The secondary fluid is then able to more effectively displace the
water (which may now also contain part of the surfactant solution
if an aqueous surfactant is used). This results in a water
saturation, S.sub.w2, that is lower than S.sub.w1. The secondary
fluid is then at least partially displaced from the near-well
region. Because the new water saturation, S.sub.w2, is lower than
the initial water saturation, S.sub.w1, the relative permeability
for the primary solvent gas, k.sub.spg, will increase. Therefore,
the primary solvent gas mobility will increase to a mobility,
M.sub.2, that is greater than the mobility it would have had in the
same formation with the water saturation at S.sub.w1. Consequently,
an increase in the infectivity for the primary solvent gas is
obtained.
In addition, the above embodiments of the inventive method can be
implemented using the same solvent gas as both the primary and
secondary solvent gas.
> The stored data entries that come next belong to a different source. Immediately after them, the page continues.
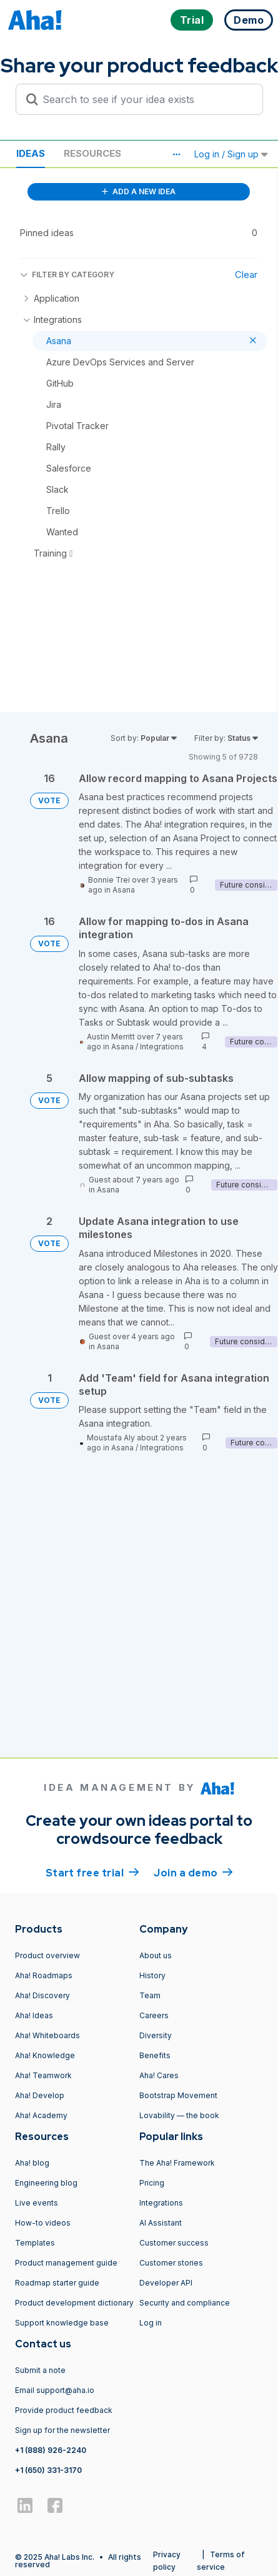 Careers (154, 2015)
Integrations (162, 1046)
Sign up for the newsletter (62, 2430)
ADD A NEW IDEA (139, 191)
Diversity (155, 2035)
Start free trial (92, 1872)
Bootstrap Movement (178, 2095)
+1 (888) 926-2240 (50, 2450)
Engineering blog (46, 2182)
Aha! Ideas (34, 2015)
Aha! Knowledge (45, 2055)
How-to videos (43, 2222)
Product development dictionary (74, 2302)
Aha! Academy (41, 2115)
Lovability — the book (179, 2115)
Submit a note (40, 2370)
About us (155, 1955)
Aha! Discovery (42, 1995)
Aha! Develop (39, 2095)
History (152, 1975)
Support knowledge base (62, 2322)
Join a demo (193, 1872)
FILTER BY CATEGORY (67, 274)
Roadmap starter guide (57, 2282)
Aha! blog (32, 2162)
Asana (123, 889)
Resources (92, 153)
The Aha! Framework (177, 2162)
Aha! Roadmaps (43, 1975)
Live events (36, 2202)
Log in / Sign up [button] (231, 154)
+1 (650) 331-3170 (48, 2470)
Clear (246, 274)
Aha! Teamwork (43, 2075)
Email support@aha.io (54, 2390)
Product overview (47, 1955)
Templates (35, 2242)
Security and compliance (184, 2302)
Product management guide (66, 2262)
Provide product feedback (63, 2410)
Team (150, 1995)
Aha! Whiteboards (47, 2035)
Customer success (174, 2242)
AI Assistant (160, 2222)
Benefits (155, 2055)
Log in (150, 2322)
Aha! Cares (159, 2075)
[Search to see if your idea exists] (144, 99)
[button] (176, 154)
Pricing (151, 2182)
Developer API (165, 2282)
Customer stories (171, 2262)
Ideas (30, 153) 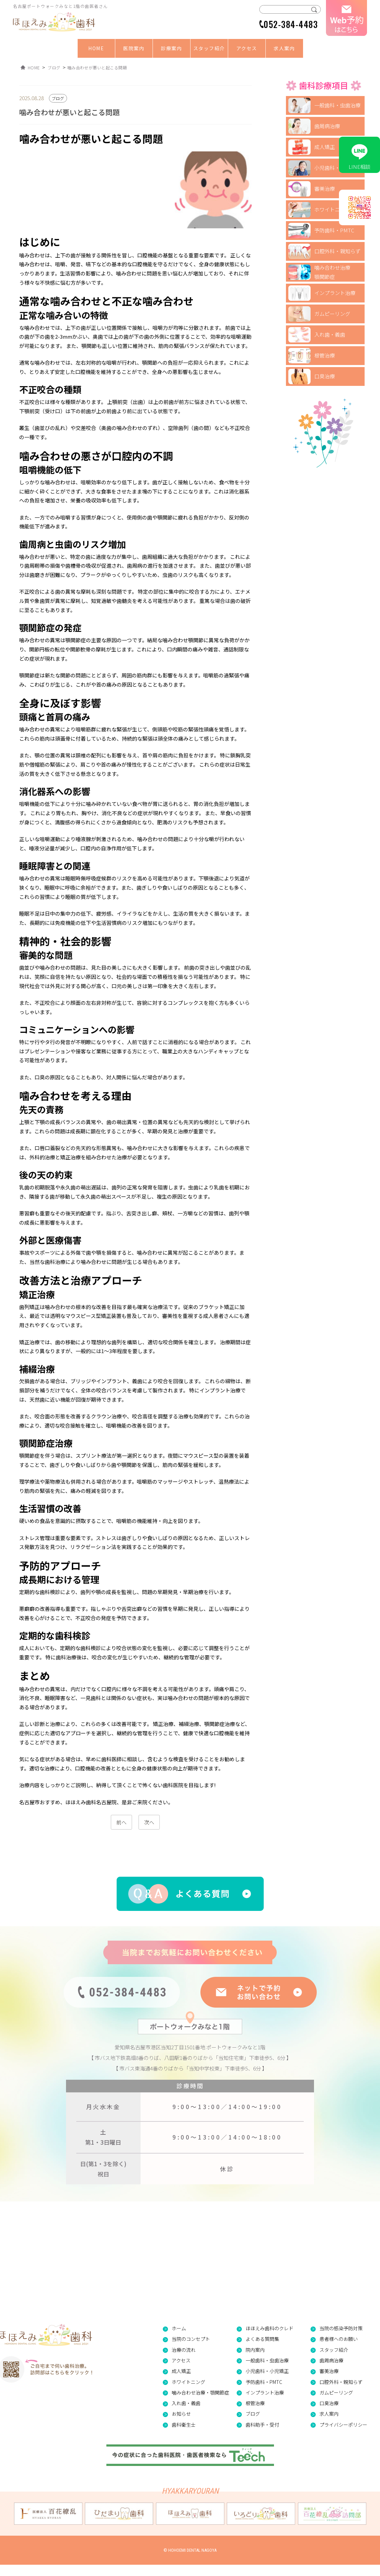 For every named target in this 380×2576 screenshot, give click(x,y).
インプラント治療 (334, 292)
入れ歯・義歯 (329, 334)
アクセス (246, 48)
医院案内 (133, 48)
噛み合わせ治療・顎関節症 (200, 2392)
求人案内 (284, 48)
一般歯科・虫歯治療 (337, 105)
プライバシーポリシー (343, 2424)
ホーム (179, 2328)
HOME (96, 48)
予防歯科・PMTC (334, 230)
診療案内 (171, 48)
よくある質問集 (262, 2338)
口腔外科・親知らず (337, 251)
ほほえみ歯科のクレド (269, 2328)
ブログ (253, 2413)
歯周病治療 (327, 126)
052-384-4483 (291, 24)
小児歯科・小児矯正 (337, 167)
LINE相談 (359, 155)
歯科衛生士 (184, 2424)
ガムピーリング (332, 313)
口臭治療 (324, 376)
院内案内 (255, 2349)
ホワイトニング (332, 209)
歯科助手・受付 (262, 2424)
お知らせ (181, 2413)
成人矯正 (324, 146)
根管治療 (324, 355)
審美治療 (324, 188)
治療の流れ (184, 2349)
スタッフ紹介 (209, 48)
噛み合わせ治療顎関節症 (332, 272)
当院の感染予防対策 (341, 2328)
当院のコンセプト (191, 2338)
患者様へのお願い (338, 2338) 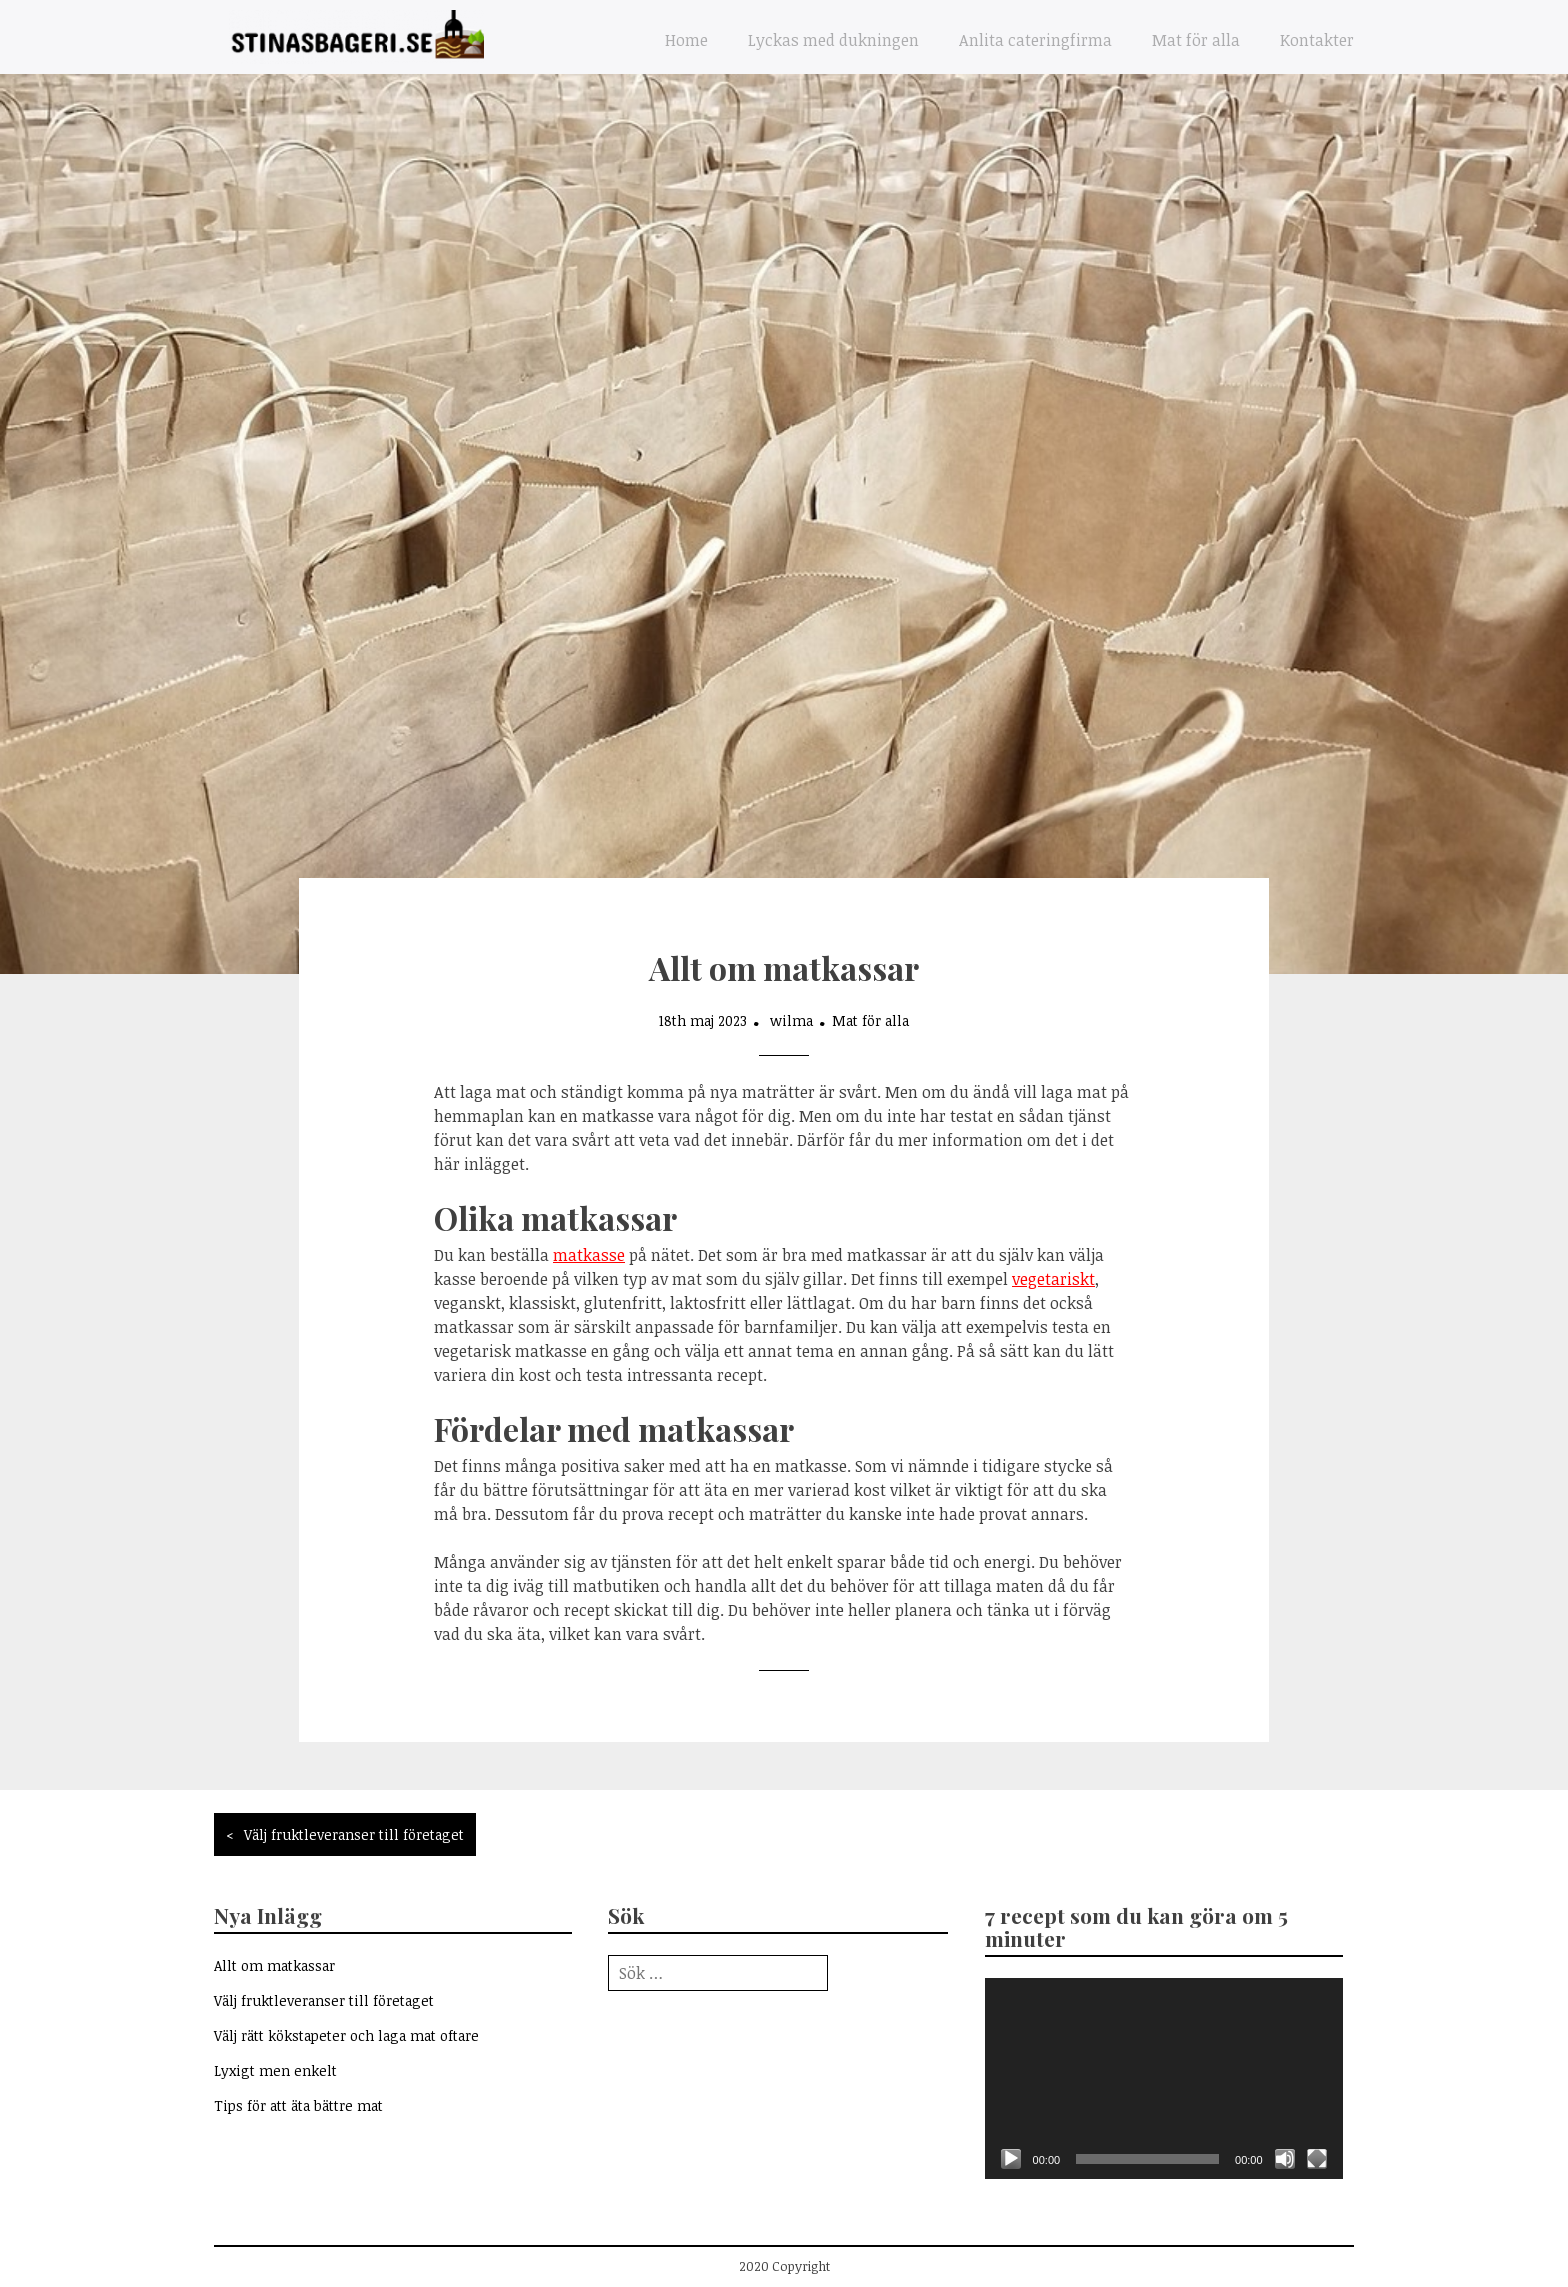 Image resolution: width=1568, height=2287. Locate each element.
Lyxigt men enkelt (275, 2070)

In such a case, the displacing phase would
be comprised of the solvent gas and a surfactant which will have a
capillary number that is higher than the capillary number of the
solvent gas without the surfactant solution.
The second and third embodiments discussed above can also be used
by displacing the secondary fluid with the primary solvent gas,
whether the secondary fluid is substantially miscible with the
primary solvent gas or not. Preferably, substantially all of the
secondary fluid is displaced from the near-well region. However, an
increase in mobility of the primary solvent gas will be obtained
provided there is some decrease in the water saturation and at
least a portion of the secondary fluid is displaced.
Although the embodiments discussed above are primarily related to
the beneficial effects of the inventive process when applied to WAG
tertiary recovery processes, this should not be interpreted to
limit the claimed invention which is applicable to any situation in
which reduction of the water saturation in the near-well region is
beneficial. Criteria for selection of the secondary fluid have been
provided and those skilled in the art will recognize that many
fluids not specifically mentioned in the examples will be
equivalent in function for the purposes of this invention.